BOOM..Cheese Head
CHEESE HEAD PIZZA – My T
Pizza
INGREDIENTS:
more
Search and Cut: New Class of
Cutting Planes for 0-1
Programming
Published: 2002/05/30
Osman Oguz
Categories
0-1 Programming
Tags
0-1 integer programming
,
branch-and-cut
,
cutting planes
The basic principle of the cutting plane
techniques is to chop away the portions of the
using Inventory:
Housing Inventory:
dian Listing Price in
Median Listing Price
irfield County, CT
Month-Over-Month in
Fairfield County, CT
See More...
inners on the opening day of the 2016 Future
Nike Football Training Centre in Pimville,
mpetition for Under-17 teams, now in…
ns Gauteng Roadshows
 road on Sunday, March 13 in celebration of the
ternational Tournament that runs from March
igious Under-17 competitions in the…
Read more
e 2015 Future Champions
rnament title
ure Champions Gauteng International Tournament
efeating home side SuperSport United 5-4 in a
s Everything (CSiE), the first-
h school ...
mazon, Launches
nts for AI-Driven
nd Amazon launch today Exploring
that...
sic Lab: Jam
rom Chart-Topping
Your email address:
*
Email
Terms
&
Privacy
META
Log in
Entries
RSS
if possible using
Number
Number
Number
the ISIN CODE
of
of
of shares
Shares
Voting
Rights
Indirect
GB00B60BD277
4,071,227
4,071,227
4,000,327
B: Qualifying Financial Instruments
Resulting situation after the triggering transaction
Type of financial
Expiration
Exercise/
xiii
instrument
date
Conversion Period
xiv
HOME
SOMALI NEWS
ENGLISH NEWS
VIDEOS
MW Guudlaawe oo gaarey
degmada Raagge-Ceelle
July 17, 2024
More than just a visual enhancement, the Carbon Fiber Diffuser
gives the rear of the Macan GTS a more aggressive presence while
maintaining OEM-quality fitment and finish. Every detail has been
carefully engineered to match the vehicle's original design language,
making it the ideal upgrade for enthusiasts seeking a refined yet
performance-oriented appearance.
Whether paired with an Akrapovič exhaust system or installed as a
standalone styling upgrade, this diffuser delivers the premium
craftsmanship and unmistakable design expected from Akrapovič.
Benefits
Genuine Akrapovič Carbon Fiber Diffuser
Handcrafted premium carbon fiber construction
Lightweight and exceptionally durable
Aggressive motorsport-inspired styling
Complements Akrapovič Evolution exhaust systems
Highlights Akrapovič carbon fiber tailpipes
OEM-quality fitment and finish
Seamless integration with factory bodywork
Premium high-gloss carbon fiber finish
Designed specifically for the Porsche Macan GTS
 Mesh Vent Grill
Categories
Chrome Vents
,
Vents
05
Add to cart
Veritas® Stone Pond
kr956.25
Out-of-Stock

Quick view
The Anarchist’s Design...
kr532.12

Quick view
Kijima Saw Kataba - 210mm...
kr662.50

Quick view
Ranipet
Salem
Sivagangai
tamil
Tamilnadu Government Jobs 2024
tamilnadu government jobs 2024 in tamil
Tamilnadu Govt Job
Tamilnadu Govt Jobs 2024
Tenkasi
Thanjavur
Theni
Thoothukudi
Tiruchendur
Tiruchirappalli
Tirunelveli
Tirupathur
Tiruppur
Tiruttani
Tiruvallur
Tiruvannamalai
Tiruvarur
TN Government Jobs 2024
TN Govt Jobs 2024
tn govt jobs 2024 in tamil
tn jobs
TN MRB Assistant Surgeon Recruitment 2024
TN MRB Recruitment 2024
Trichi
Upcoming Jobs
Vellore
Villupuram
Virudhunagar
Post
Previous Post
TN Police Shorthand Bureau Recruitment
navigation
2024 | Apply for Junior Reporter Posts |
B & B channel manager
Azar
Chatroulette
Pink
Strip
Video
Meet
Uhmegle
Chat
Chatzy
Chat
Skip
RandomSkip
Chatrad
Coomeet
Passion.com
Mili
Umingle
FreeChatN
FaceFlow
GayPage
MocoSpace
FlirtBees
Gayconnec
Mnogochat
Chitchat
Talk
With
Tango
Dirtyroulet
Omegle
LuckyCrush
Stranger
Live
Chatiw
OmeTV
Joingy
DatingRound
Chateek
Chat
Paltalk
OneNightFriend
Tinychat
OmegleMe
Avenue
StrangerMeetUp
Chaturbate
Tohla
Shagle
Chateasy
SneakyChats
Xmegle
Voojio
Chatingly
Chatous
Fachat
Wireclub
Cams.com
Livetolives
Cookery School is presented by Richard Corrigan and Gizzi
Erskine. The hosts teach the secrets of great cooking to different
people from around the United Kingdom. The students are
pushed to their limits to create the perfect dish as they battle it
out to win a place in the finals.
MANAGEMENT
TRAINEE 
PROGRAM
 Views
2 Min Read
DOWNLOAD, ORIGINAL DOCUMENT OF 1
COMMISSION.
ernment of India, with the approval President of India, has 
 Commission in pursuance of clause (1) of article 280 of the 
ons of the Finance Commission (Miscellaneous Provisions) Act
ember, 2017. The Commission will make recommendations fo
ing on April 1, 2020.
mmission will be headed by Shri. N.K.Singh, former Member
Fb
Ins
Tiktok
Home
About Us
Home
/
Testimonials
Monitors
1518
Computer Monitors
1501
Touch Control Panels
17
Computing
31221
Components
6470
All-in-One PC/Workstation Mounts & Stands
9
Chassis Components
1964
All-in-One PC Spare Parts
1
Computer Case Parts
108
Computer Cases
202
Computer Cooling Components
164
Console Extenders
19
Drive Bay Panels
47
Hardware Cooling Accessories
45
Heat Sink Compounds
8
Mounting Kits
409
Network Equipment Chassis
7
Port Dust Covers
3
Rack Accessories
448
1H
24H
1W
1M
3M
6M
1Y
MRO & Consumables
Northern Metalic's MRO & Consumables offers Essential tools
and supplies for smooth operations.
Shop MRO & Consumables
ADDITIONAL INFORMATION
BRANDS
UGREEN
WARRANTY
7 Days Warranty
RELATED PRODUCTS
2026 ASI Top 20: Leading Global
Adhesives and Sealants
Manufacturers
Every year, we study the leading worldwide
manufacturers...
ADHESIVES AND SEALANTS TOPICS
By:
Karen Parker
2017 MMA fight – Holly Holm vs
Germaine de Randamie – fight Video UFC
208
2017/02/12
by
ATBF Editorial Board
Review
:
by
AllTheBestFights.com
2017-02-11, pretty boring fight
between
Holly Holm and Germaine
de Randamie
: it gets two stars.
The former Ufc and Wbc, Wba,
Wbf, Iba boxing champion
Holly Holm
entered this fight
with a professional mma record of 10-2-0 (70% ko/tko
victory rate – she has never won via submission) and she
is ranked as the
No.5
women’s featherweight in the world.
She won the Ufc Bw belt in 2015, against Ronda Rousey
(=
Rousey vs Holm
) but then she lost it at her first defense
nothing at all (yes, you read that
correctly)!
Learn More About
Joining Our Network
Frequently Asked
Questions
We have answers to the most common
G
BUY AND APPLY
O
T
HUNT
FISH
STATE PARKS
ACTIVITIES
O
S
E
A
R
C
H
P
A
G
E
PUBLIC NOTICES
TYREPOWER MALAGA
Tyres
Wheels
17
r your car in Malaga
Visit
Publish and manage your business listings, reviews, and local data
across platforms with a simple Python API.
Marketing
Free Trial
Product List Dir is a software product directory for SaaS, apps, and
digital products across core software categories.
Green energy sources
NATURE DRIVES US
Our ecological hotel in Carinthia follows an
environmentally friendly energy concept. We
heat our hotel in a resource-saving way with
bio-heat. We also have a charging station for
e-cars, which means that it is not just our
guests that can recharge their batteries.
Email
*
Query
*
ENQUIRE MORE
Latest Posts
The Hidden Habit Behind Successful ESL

● Task goal:
Sift through the entries and copy every line with "software".

● Solution:
Product List Dir is a software product directory for SaaS, apps, and
digital products across core software categories.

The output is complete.